No matter a child’s age, a parent should always consider the emotional state of everyone involved when trying to determine when a lesson should be taught. However, the older a child, the more freedom a parent has to delay a teaching moment.

Young children do not have the ability to see past the moment. For them, lessons must be tied to immediate action. But the more a child matures, the more freedom the parent has to wait until both parties are in a good emotional state to teach a lesson. (See: Shame On Me For Shaming Them)

Parents are called to teach; children need to learn. One of the greatest challenges of parenting is teaching when a child is most likely to understand rather than teaching simply because we are frustrated or angry.

2 Responses to When to Teach Your Kid a Lesson
  1. Dan Trantham Reply

    Good topic KT. And I enjoyed the part about changing your tactics with Silas and seeking to understand the motivations for his behaviors. And I really needed the comment about ensuring that they understand that our happiness is not based on their behavior. But I wanted to introduce an another perspective:

    My dad gave me a piece of advice about 20 years ago that I still find fascinating and useful. When I asked him why he blew up, and I mean explode, at myself and my four brothers when we screwed-up, why doesn’t he blow up at other people when they screw-up? It was my childish way of trying to corner him in a contradiction and thus prove I was cleverer than he. He said flatly, “I know exactly who I am. I know what values I hold dear, what principles I stand on, I know who God is and I will honor his authority, and I know what qualities are morally and ethically acceptable from me and the members of my household.” I was lost; I had no idea where he was going with the conversation.

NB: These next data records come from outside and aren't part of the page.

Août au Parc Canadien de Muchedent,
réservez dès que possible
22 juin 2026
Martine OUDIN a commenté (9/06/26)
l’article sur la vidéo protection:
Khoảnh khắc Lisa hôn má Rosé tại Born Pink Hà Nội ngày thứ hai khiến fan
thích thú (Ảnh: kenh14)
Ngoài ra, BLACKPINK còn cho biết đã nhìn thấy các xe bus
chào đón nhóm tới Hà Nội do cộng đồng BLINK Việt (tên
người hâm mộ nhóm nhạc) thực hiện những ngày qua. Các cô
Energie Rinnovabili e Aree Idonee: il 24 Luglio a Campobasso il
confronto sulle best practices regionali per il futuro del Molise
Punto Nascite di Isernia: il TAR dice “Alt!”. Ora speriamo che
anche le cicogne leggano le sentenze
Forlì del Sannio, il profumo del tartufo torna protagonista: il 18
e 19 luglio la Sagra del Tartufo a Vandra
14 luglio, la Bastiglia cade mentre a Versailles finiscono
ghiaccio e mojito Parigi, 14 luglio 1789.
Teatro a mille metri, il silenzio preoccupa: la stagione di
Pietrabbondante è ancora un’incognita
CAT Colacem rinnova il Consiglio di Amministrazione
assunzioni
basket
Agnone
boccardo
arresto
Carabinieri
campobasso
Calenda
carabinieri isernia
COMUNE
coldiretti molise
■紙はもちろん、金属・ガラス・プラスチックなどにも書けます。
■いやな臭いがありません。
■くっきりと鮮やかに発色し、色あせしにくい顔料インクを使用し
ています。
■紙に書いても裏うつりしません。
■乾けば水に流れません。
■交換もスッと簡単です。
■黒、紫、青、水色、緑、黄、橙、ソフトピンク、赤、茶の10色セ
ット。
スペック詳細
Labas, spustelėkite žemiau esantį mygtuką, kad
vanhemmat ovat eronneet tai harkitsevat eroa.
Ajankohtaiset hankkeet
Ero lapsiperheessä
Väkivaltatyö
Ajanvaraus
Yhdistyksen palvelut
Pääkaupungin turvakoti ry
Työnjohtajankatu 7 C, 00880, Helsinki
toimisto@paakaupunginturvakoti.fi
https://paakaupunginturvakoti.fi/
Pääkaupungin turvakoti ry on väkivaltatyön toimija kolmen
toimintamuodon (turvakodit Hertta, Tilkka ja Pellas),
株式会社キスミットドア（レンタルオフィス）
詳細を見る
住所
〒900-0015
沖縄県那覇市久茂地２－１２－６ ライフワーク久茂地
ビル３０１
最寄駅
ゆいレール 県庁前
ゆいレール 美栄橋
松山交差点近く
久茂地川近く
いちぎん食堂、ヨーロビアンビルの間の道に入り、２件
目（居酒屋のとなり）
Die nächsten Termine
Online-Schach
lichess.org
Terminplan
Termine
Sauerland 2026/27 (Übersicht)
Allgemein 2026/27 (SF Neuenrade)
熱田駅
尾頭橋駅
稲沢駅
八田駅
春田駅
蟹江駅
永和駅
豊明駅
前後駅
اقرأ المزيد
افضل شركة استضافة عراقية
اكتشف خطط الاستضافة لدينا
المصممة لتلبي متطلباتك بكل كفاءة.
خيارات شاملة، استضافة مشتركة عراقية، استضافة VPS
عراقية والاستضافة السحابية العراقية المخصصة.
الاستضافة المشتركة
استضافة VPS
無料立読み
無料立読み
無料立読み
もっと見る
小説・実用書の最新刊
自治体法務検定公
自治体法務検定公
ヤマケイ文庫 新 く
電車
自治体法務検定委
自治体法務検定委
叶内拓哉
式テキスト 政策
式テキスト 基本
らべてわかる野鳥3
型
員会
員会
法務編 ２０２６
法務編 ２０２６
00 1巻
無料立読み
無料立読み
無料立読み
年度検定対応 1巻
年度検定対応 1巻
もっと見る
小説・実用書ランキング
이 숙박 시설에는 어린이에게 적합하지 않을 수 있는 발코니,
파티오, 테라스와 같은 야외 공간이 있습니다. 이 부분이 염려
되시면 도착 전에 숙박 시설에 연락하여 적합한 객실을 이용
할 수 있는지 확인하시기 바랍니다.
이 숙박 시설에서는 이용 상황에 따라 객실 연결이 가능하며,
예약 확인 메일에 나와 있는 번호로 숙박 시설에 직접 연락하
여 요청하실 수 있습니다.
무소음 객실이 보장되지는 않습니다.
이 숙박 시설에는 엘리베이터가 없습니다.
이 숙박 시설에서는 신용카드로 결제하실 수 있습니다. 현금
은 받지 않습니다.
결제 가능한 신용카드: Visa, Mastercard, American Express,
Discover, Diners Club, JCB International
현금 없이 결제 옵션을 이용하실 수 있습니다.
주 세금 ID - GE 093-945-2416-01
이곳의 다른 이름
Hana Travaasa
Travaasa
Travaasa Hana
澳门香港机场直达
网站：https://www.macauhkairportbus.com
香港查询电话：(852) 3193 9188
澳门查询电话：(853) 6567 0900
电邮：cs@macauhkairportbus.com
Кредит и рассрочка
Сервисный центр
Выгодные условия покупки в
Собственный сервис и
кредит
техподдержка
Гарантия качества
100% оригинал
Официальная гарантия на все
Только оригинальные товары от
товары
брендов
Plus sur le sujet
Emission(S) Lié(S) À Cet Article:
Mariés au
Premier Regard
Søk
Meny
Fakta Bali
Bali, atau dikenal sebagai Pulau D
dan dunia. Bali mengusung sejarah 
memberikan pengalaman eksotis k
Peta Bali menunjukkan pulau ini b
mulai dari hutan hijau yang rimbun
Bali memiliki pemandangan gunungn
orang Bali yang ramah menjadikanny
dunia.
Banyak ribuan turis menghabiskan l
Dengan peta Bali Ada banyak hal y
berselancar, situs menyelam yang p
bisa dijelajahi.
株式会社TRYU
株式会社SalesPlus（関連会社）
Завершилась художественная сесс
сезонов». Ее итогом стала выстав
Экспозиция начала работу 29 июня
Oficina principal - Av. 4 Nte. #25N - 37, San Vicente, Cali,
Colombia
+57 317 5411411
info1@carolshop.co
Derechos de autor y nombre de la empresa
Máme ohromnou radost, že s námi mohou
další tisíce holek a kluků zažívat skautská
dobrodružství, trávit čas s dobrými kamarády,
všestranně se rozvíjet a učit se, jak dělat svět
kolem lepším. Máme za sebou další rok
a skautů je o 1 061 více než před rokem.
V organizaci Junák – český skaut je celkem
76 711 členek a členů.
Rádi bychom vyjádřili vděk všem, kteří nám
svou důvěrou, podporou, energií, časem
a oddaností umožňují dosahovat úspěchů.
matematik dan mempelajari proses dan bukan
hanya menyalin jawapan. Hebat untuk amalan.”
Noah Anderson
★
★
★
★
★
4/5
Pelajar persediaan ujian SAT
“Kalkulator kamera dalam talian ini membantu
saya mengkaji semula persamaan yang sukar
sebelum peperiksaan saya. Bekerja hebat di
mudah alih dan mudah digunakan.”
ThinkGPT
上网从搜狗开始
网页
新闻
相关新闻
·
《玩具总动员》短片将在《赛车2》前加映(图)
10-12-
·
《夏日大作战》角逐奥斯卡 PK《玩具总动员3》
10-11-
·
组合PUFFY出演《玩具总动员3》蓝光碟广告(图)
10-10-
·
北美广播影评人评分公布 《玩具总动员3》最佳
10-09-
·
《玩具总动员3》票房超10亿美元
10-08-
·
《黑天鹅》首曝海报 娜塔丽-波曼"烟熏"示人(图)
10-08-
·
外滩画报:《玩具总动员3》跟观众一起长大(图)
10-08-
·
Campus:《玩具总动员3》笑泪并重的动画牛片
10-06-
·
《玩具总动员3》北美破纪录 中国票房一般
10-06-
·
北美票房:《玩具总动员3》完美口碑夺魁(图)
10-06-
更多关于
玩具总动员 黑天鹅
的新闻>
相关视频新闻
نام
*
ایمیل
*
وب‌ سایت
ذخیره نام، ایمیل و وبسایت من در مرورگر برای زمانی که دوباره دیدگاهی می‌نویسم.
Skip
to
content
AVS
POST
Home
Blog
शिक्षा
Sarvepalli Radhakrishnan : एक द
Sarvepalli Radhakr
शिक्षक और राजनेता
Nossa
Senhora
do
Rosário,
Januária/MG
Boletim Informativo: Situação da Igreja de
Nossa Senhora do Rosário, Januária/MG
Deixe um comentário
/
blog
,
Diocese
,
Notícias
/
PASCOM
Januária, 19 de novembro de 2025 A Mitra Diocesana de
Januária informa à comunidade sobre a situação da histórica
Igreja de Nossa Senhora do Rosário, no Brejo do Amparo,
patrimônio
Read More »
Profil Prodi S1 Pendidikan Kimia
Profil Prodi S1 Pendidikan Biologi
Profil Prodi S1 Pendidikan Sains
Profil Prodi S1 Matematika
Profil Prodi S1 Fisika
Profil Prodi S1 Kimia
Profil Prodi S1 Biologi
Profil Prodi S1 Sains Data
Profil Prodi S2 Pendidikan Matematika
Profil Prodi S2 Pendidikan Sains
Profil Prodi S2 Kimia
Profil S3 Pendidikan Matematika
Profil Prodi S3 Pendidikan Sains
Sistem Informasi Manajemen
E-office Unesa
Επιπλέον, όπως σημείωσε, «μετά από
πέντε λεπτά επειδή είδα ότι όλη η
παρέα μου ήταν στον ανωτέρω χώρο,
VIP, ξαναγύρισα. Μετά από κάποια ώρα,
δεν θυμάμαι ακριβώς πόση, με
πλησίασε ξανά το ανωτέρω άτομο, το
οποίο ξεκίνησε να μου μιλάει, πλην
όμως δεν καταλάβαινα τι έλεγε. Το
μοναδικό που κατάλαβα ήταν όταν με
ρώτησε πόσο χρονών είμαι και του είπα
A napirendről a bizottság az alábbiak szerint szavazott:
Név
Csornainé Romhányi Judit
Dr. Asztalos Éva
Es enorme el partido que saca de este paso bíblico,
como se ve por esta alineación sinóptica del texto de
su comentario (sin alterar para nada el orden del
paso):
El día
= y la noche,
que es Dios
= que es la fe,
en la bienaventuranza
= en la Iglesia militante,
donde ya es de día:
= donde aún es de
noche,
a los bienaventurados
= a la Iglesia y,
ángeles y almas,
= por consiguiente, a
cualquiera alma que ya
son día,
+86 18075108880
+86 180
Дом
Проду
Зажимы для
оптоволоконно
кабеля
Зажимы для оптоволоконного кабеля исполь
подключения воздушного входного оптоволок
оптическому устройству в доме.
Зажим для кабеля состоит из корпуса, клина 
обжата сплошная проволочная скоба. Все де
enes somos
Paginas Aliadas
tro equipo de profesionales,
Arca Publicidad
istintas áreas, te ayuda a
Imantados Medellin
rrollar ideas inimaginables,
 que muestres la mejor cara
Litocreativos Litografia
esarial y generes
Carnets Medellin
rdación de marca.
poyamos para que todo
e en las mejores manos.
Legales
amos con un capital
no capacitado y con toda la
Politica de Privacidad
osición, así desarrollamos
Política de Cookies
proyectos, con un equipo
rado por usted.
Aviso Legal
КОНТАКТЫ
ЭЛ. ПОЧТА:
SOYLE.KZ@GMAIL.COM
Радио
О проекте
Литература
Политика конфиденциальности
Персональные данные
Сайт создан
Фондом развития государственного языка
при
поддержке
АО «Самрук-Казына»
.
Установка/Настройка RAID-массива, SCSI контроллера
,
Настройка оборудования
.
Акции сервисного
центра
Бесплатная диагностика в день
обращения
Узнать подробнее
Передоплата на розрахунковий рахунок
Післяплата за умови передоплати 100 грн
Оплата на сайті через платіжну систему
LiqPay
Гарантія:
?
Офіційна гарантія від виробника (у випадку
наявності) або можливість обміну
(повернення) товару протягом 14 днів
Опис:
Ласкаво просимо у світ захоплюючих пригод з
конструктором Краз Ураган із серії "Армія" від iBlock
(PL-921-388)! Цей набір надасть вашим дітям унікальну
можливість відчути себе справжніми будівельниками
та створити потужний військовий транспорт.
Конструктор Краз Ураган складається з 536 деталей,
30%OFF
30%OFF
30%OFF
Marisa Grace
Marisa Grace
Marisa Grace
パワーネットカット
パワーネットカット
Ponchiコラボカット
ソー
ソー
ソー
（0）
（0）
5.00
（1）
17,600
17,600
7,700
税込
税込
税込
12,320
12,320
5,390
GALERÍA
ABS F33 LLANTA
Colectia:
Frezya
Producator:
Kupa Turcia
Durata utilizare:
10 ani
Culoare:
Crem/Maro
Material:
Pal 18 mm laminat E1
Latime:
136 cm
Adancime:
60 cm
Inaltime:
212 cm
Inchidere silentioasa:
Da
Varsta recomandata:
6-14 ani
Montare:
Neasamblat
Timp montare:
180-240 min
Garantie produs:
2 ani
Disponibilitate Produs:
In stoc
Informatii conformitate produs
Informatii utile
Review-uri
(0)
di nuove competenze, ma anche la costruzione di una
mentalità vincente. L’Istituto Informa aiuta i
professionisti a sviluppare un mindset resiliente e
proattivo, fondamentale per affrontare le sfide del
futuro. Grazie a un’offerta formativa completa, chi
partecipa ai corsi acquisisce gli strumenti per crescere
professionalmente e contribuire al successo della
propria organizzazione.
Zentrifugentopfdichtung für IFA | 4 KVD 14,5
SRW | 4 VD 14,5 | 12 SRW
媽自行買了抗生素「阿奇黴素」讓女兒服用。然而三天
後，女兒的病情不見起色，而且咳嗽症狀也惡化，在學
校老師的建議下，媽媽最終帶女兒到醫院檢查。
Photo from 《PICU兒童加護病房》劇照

    He said he didn’t want to pick fight with others, but would stand his ground if he must. Mostly he intended to understand a mistake and handle the problem in another way in a better setting. But when it came to his sons, he would intentionally and immediately escalate the tension. So basically, it was an act. He blew my mind when he said, if a leader hesitates on matters of foundational principles and acceptable norms, then it showed those characteristics were open for debate. He would blow-up at us immediately, and dramatically, to essentially stay “stop everything now; this isn’t even close to being right and I will teach you so while it is still fresh in your mind”

    • Kevin A. Thompson Reply

      Interesting tactic. I do think there are times in which this should be employed. I’m not convinced it is right in all areas.